◆ **Description of the task**
Find the lines below that contain the word "Fahrzeughersteller" and count them. Only the number should be given.

======== Dataset ========

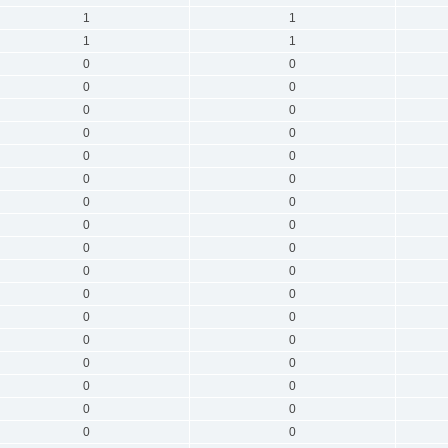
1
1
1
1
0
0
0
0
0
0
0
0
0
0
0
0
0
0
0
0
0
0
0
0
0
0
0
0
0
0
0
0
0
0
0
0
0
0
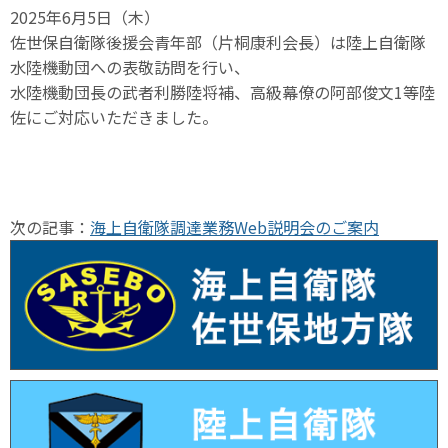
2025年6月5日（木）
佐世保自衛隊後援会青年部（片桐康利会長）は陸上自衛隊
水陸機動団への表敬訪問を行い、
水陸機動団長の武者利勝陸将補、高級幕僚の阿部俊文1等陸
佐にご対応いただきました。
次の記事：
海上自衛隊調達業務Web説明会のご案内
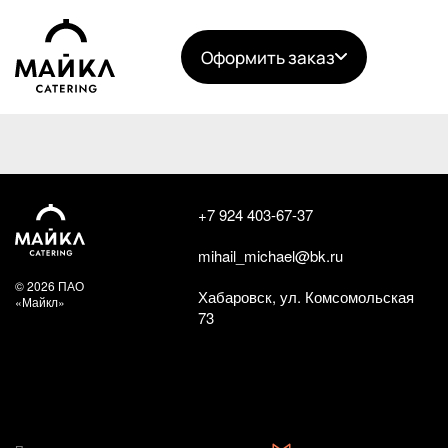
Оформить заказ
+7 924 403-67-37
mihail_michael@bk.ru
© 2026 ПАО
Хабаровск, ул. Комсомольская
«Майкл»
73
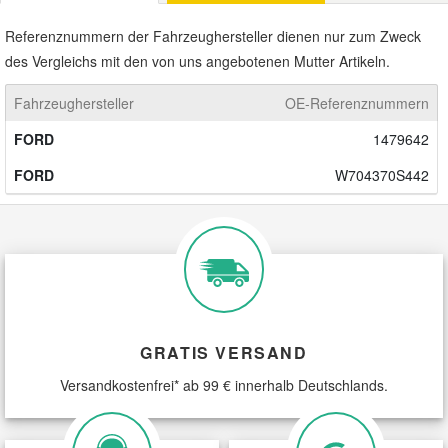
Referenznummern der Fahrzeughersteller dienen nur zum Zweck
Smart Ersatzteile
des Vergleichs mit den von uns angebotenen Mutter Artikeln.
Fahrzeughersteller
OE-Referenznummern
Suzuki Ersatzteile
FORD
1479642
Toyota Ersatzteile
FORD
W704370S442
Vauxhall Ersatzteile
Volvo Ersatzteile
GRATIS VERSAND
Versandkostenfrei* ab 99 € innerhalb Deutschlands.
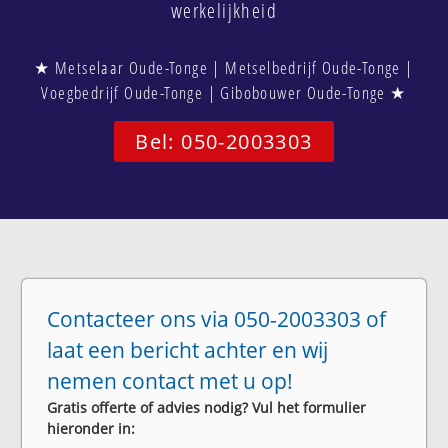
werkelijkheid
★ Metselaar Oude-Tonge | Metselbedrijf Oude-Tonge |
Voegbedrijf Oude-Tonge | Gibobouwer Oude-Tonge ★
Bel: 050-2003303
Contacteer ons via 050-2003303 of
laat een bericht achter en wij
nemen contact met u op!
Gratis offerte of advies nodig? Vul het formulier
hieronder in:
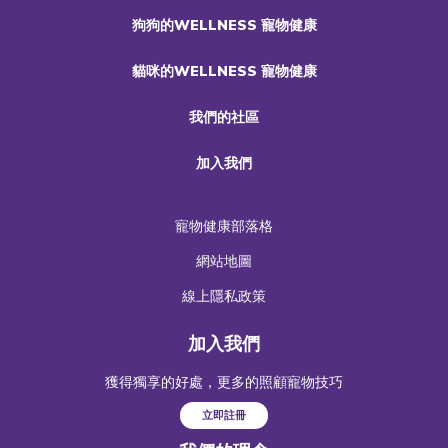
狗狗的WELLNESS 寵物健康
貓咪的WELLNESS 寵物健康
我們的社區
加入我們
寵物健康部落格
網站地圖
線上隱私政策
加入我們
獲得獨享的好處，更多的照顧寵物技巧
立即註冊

========

◆ **Exercise response**
2